== Provided material ==
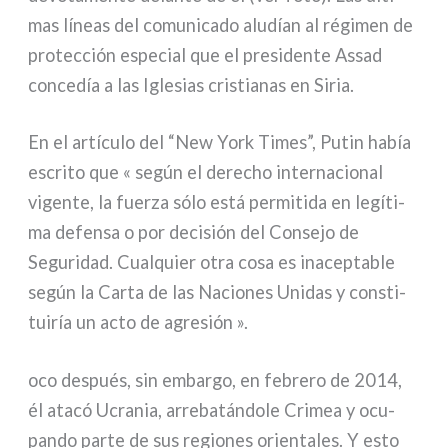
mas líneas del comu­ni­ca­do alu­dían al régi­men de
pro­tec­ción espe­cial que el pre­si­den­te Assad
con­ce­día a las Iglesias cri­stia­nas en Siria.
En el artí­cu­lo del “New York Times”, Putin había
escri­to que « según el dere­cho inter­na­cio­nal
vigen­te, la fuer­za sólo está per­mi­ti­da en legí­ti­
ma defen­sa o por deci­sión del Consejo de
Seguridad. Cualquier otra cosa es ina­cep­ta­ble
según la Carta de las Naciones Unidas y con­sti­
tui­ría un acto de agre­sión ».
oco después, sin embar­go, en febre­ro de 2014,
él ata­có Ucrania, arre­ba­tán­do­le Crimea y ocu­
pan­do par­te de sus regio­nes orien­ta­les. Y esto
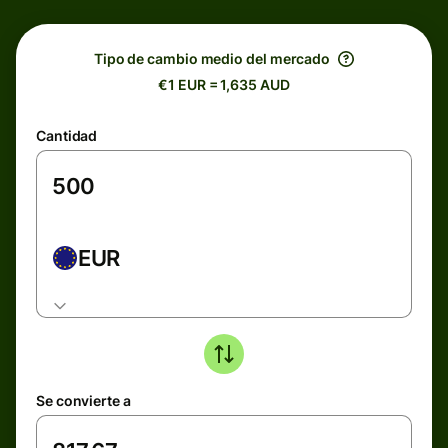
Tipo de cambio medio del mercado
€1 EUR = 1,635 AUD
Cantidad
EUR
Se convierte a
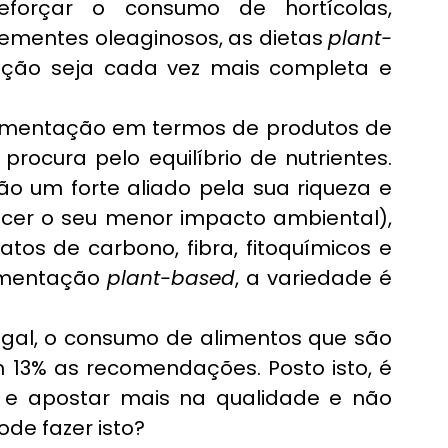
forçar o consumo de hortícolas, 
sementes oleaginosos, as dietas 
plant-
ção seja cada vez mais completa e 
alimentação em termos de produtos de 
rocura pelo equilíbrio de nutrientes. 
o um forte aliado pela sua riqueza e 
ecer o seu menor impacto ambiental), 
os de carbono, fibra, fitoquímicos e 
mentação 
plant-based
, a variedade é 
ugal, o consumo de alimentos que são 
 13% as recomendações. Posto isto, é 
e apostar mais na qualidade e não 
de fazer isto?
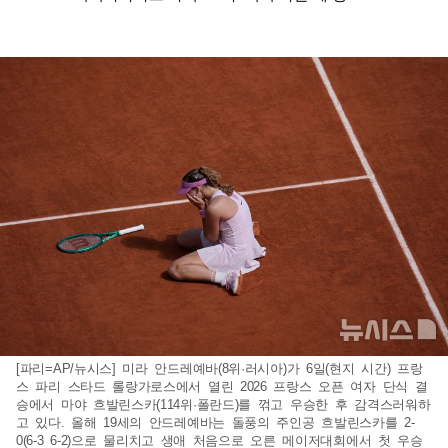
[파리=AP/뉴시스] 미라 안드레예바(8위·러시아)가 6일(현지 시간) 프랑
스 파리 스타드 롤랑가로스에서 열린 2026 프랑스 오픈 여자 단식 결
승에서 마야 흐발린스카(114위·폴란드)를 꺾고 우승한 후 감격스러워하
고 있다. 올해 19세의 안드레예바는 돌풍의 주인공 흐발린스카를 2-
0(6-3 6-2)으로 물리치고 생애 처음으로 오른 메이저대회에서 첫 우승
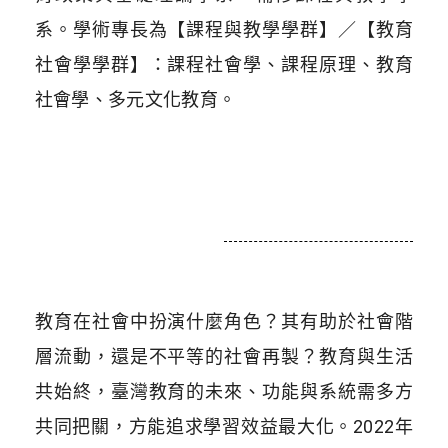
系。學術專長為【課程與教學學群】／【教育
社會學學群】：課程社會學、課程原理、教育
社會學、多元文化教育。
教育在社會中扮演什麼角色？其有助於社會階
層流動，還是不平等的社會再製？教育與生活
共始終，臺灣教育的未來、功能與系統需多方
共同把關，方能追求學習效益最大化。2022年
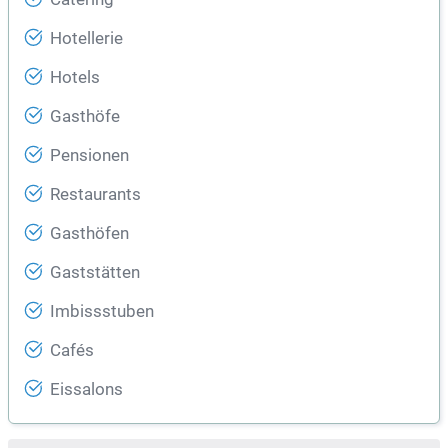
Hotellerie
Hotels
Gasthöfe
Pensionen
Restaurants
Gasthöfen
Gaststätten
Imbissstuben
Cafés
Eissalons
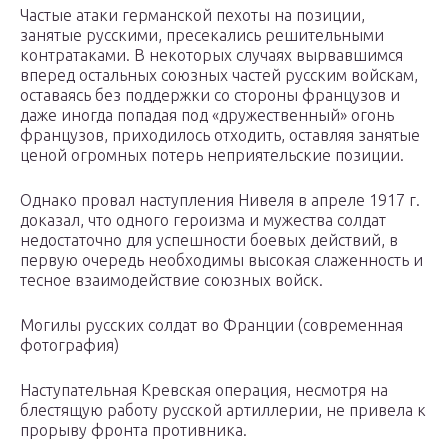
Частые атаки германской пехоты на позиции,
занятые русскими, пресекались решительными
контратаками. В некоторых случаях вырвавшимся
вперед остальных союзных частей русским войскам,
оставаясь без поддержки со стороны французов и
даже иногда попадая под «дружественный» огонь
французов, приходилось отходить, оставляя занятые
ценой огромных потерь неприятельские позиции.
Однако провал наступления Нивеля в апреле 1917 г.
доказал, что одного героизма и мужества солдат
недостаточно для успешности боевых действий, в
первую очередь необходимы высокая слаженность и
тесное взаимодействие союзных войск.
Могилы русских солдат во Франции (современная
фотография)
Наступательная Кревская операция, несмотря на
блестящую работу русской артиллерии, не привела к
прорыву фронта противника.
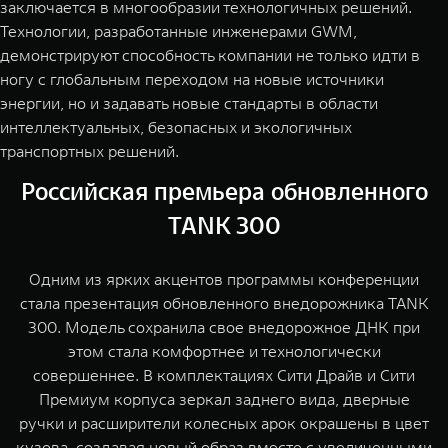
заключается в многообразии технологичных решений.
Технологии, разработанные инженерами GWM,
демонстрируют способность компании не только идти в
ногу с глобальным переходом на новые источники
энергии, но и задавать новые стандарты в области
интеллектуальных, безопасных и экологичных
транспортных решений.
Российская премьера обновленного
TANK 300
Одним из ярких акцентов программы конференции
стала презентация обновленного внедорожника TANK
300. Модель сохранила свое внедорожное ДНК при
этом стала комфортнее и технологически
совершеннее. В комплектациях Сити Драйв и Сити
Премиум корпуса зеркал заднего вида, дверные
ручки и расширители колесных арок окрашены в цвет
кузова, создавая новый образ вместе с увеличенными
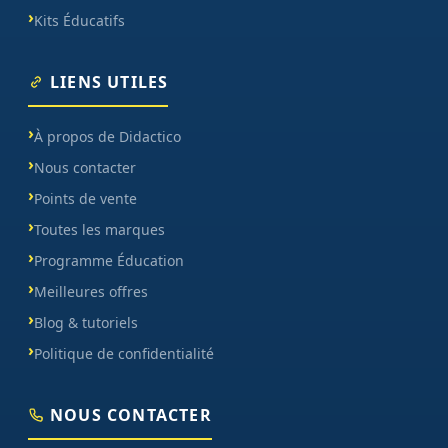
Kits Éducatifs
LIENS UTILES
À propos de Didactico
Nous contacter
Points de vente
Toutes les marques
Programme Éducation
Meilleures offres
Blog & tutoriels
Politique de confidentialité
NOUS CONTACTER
===
• **Exercise**: A word-for-word copy of the lines from the one containing "[파리=AP/뉴시스] 미라 안드레예바(8위·러시아)가 6일(현지 시간) 프랑" through the last line of the records is what is wanted, without pictures and without any other line.

• **Reply to the task**:
[파리=AP/뉴시스] 미라 안드레예바(8위·러시아)가 6일(현지 시간) 프랑
스 파리 스타드 롤랑가로스에서 열린 2026 프랑스 오픈 여자 단식 결
승에서 마야 흐발린스카(114위·폴란드)를 꺾고 우승한 후 감격스러워하
고 있다. 올해 19세의 안드레예바는 돌풍의 주인공 흐발린스카를 2-
0(6-3 6-2)으로 물리치고 생애 처음으로 오른 메이저대회에서 첫 우승
系。學術專長為【課程與教學學群】／【教育
社會學學群】：課程社會學、課程原理、教育
社會學、多元文化教育。
教育在社會中扮演什麼角色？其有助於社會階
層流動，還是不平等的社會再製？教育與生活
共始終，臺灣教育的未來、功能與系統需多方
共同把關，方能追求學習效益最大化。2022年
Hotellerie
Hotels
Gasthöfe
Pensionen
Restaurants
Gasthöfen
Gaststätten
Imbissstuben
Cafés
Eissalons
Частые атаки германской пехоты на позиции,
занятые русскими, пресекались решительными
контратаками. В некоторых случаях вырвавшимся
вперед остальных союзных частей русским войскам,
оставаясь без поддержки со стороны французов и
даже иногда попадая под «дружественный» огонь
французов, приходилось отходить, оставляя занятые
ценой огромных потерь неприятельские позиции.
Однако провал наступления Нивеля в апреле 1917 г.
доказал, что одного героизма и мужества солдат
недостаточно для успешности боевых действий, в
первую очередь необходимы высокая слаженность и
тесное взаимодействие союзных войск.
Могилы русских солдат во Франции (современная
фотография)
Наступательная Кревская операция, несмотря на
блестящую работу русской артиллерии, не привела к
прорыву фронта противника.
заключается в многообразии технологичных решений.
Технологии, разработанные инженерами GWM,
демонстрируют способность компании не только идти в
ногу с глобальным переходом на новые источники
энергии, но и задавать новые стандарты в области
интеллектуальных, безопасных и экологичных
транспортных решений.
Российская премьера обновленного
TANK 300
Одним из ярких акцентов программы конференции
стала презентация обновленного внедорожника TANK
300. Модель сохранила свое внедорожное ДНК при
этом стала комфортнее и технологически
совершеннее. В комплектациях Сити Драйв и Сити
Премиум корпуса зеркал заднего вида, дверные
ручки и расширители колесных арок окрашены в цвет
кузова, создавая новый образ вместе с увеличенными
Kits Éducatifs
LIENS UTILES
À propos de Didactico
Nous contacter
Points de vente
Toutes les marques
Programme Éducation
Meilleures offres
Blog & tutoriels
Politique de confidentialité
NOUS CONTACTER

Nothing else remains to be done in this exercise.